El Escritor estaba histérico. Así no había manera! Desde hacía un tiempo venía pasándole aquello y ya no sabía qué hacer. No alcanzaba a saber el por qué pero en los últimos eones, cada vez que escribía, los personajes que creaba se alzaban de las páginas del cuadermo y allí mismo, desarrollaban su papel ante sus ojos.
Los niños corrían por encima de las hojas, los caballos pateaban y removían las letras, los guerreros inundaban de sangre las páginas. Con las escenas de amor... bueno. Los amantes retozaban sobre las hojas sin recato alguno ante su presencia y, la verdad, esto le creaba una cierta "desazón". Y las brujas! Con las brujas era aún peor. Estas, además de por las páginas, revoloteaban por el ambiente con sus escobas y se olvidaba de ellas. Pero cuando reaparecían, como al crearlas siempre le salían feas, le daban unos sustos de muerte.
En fin. Así no había manera de escribir y como he dicho antes, el Escritor no sabía qué hacer.
En su desesperación, hasta había intentado quemar el cuaderno . Pero no... el fuego se enfriaba, las llamas se volvían azules, como de azufre y se apagaban. El cuaderno no ardía pero el aire quedaba impregnado de un olor nauseabundo.

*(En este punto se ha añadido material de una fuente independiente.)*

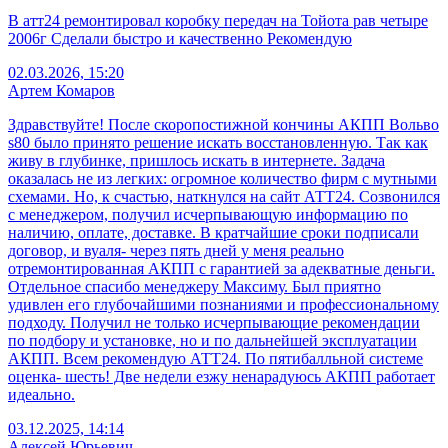
В атт24 ремонтировал коробку передач на Тойота рав четыре
2006г Сделали быстро и качественно Рекомендую
02.03.2026, 15:20
Артем Комаров
Здравствуйте! После скоропостижной кончины АКПП Вольво
s80 было принято решение искать восстановленную. Так как
живу в глубинке, пришлось искать в интернете. Задача
оказалась не из легких: огромное количество фирм с мутными
схемами. Но, к счастью, наткнулся на сайт АТТ24. Созвонился
с менеджером, получил исчерпывающую информацию по
наличию, оплате, доставке. В кратчайшие сроки подписали
договор, и вуаля- через пять дней у меня реально
отремонтированная АКПП с гарантией за адекватные деньги.
Отдельное спасибо менеджеру Максиму. Был приятно
удивлен его глубочайшими познаниями и профессиональному
подходу. Получил не только исчерпывающие рекомендации
по подбору и установке, но и по дальнейшей эксплуатации
АКПП. Всем рекомендую АТТ24. По пятибалльной системе
оценка- шесть! Две недели езжу ненарадуюсь АКПП работает
идеально.
03.12.2025, 14:14
Алексей Юрьевич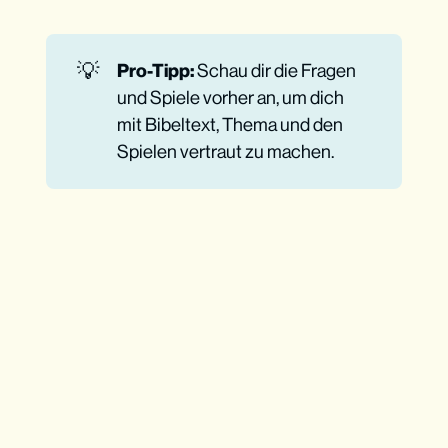
Ohne Bibel geht’s nicht
💡
Pro-Tipp:
Schau dir die Fragen
und Spiele vorher an, um dich
mit Bibeltext, Thema und den
Spielen vertraut zu machen.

Aquel día despertó en una nube. Bueno, siempre estaba en las nubes pero aquella nube era... más nube. Y desde aquella nube, ese día, el Escritor sintió la necesidad de escribir sobre el amor. Sobre su amada.
Le daba un poco de miedo ya que no conseguía controlar el cuaderno. Sin embargo, la fuerza del amor fue mayor y fiando en su razón, comenzó a escribir.

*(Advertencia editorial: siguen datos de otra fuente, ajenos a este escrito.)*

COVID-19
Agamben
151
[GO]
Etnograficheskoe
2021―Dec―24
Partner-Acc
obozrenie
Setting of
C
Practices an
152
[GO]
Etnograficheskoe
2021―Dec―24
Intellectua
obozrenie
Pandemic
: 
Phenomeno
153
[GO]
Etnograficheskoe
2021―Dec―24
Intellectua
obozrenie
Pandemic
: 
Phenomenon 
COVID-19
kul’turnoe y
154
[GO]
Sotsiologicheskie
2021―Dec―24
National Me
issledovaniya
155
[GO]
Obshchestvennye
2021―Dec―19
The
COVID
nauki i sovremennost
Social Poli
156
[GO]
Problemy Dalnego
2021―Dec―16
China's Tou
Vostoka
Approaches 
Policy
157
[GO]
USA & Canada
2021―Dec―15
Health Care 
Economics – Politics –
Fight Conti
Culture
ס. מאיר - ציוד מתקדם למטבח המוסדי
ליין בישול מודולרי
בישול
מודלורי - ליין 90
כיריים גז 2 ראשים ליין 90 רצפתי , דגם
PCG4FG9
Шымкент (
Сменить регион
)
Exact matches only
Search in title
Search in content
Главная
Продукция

-Tu mi amada, la fé que me mantiene, la razón de mi ser, mi fuente, mi risa, mi pasión. La esperanza que guía mi vida, el descanso de mi alma. Luz que ilumina mis tinieblas...
En ese momento, finos hilos de negra niebla comenzaron a levantarse de las últimas letras fluyendo a cada segundo con mayor fuerza, cada vez más negros.

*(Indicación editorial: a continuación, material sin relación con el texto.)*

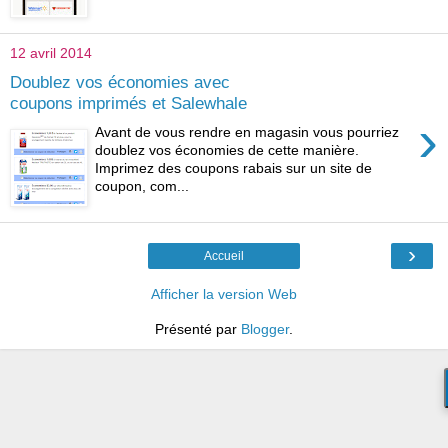
12 avril 2014
Doublez vos économies avec
coupons imprimés et Salewhale
›
Avant de vous rendre en magasin vous pourriez
doublez vos économies de cette manière.
Imprimez des coupons rabais sur un site de
coupon, com...
›
Accueil
Afficher la version Web
Présenté par
Blogger
.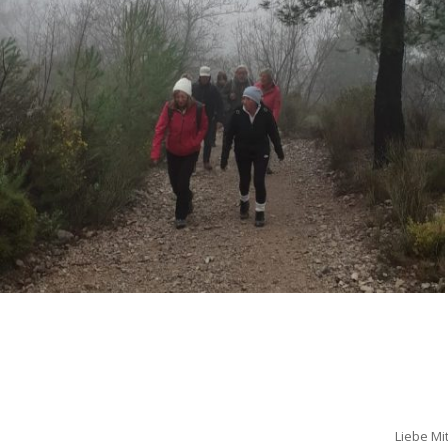
Liebe Mit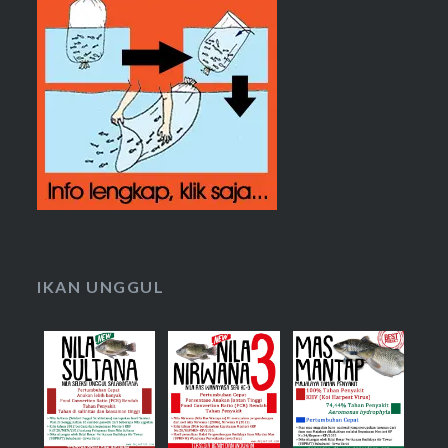
IKAN UNGGUL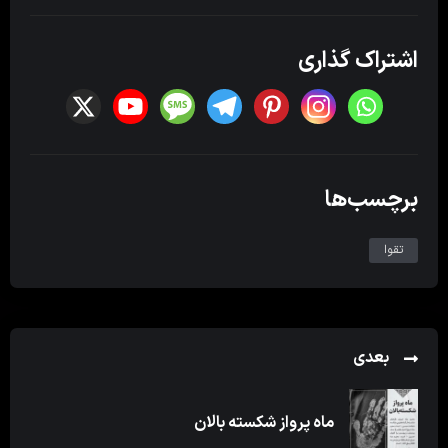
اشتراک گذاری
برچسب‌ها
تقوا
بعدی
ماه پرواز شکسته بالان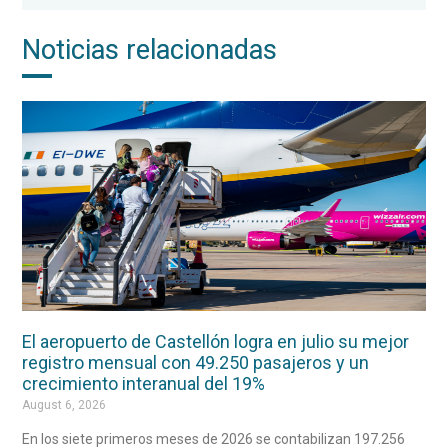
Noticias relacionadas
El aeropuerto de Castellón logra en julio su mejor
registro mensual con 49.250 pasajeros y un
crecimiento interanual del 19%
August 6, 2026
En los siete primeros meses de 2026 se contabilizan 197.256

Quedó horrorizado porque, mientras la tenebrosa niebla invadía todo el lugar, comprendió que allí mismo y en aquel mismo instante, había perdido a su amada para siempre. Que ya por siempre permanecería absolutamente solo.
Desesperado y ofuscado, arrojó el cuaderno lejos de sí y encerrando la cara entre sus manos, prorrumpió en amargo llanto.
Y el cuaderno cayó. Lentamente. Como flotando. Y siguió cayendo durante un tiempo indefinido hasta que un cuerpo celeste, un planeta llamado Tierra, lo frenó en su caida.
Allí, posado sobre la Tierra, esperó y recibió las lágrimas que el Escritor derramaba y que, al igual que él mismo, iban cayendo sobre el planeta.
Fueron esas lágrimas las que inundaron la Tierra, deshicieron las hojas del cuaderno, la tinta dde sus letras y desparramaron por todos lados los escritos, los sueños y las fantasías del Escritor, sus alegrías y sus penas que pasaron a ser parte e historia de aquel lugar junto con sus lágrimas que, aveces amargas y airadas provocaron grandes tormentas y desesperanzas pero que otras veces, cayendo suevemente, son fuente de vida y próspera felicidad.